Hacking Persona 3, Part 3

This is part 3 of my writeup on the time I changed Persona 3’s music. You should probably read part 1 and part 2 first.

I’m going to break the pretense of “discovery” and just tell you what the BGM tool does now.

Here are the tasks we need to complete:

  • Re-write the embedded BGM.CVM file table to reflect changes to BGM.CVM.
  • Add a way to map a given song to a list of tracks to choose from randomly.
  • Add a routine to select a song from the list randomly.

All of these are made harder by the fact that there is practically no free space in the source code. Because this is in assembly, everything relies on jumping to specific “lines” – which means we can’t freely insert code. Which means we either need to overwrite existing data, or extend the file.

(The original plan was to use some of the empty data in the file – there is actually a large contiguous block near the end! Except that it all actually gets overwritten at runtime – it seems to be used for some sort of storage. So that’s out of the question, but was a very frustrating week of my time wasted.)

So, how do we extend the file?
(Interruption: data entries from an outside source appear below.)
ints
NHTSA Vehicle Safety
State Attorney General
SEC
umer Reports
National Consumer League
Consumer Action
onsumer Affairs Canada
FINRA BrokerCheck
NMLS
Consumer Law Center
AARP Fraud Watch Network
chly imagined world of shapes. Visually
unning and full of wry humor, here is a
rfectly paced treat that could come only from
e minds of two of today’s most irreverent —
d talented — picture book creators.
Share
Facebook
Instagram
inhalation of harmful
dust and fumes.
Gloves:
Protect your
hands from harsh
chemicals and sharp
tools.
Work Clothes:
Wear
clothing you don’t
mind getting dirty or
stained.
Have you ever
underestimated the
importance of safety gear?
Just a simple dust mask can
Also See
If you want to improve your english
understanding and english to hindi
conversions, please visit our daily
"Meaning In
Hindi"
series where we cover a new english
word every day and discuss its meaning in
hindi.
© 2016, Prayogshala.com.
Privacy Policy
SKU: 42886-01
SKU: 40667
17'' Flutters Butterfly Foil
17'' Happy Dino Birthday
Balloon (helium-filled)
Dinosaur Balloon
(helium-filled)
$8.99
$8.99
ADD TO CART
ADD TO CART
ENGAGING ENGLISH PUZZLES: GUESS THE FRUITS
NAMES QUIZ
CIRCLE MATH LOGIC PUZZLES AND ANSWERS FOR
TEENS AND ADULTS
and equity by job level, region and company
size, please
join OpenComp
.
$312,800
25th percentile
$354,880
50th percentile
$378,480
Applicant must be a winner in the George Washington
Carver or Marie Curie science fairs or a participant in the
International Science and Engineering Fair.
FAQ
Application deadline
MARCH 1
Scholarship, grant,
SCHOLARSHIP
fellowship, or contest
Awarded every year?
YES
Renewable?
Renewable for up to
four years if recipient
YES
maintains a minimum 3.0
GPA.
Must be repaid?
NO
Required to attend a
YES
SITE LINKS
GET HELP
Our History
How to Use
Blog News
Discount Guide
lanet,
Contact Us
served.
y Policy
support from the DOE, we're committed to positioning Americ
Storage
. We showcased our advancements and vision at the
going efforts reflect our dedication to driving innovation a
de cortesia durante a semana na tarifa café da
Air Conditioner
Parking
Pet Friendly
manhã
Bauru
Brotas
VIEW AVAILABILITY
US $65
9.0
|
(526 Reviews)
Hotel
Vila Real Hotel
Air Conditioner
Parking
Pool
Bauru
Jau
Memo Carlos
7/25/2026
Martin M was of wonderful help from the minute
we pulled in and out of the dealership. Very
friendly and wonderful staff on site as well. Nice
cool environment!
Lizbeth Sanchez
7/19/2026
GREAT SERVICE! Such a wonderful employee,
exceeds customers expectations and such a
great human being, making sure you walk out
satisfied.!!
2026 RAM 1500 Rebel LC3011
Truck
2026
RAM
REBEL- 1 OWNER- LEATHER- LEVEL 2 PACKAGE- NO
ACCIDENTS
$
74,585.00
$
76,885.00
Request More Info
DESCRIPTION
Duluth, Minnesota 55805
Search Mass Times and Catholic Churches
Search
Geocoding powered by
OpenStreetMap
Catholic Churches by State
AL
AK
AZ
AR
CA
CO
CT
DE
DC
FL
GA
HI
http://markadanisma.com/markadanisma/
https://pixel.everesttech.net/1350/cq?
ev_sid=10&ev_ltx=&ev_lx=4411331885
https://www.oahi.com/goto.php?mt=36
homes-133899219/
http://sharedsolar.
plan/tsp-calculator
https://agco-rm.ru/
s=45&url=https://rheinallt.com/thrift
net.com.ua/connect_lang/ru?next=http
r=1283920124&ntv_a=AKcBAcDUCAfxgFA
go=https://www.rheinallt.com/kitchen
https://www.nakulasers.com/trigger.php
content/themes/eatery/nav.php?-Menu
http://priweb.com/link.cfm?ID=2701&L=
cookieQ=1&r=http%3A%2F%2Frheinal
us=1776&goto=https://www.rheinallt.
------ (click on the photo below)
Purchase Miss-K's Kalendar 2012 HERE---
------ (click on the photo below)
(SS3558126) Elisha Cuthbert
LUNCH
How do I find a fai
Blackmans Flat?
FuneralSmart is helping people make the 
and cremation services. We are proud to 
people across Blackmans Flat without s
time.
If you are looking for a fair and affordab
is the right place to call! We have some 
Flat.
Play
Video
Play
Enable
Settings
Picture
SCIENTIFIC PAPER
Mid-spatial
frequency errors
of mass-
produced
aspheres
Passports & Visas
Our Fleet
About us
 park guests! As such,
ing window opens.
Well, luckily, the PS2 uses the .ELF format (also used by Linux executables), which means we’ve got a fairly well-documented format to work with. Long story short, we can increase the data loaded beyond the ELF footer (near the bottom of the file) by incrementing the 4-byte value at an offset of 0x00000044 into the file. I also increment 0x0067F514 by the same amount, which contains the address of the start of the heap.

Generating the new BGM.CVM file list isn’t that hard, since we already have the code for a tool that creates a new .CVM. I used the cvm_tool code to read what’s in the new BGM.CVM file table and just follow the format described in Part 2.

The list of songs is where things start to get interesting again. If you’ll recall, the original code worked with two tables: the first converts an internal “song ID” to the address of an entry in the second table containing the song’s filename as a null-terminated string. That seems weird; after all, the original C code is probably something like this…

int songNum = 1;
const char** filename = {"01.ADX", "21.ADX", "101.ADX", ...};
return filename[songNum]; 

But that gets represented a bit differently in assembly! The following is very similar to how Persona 3 actually does it.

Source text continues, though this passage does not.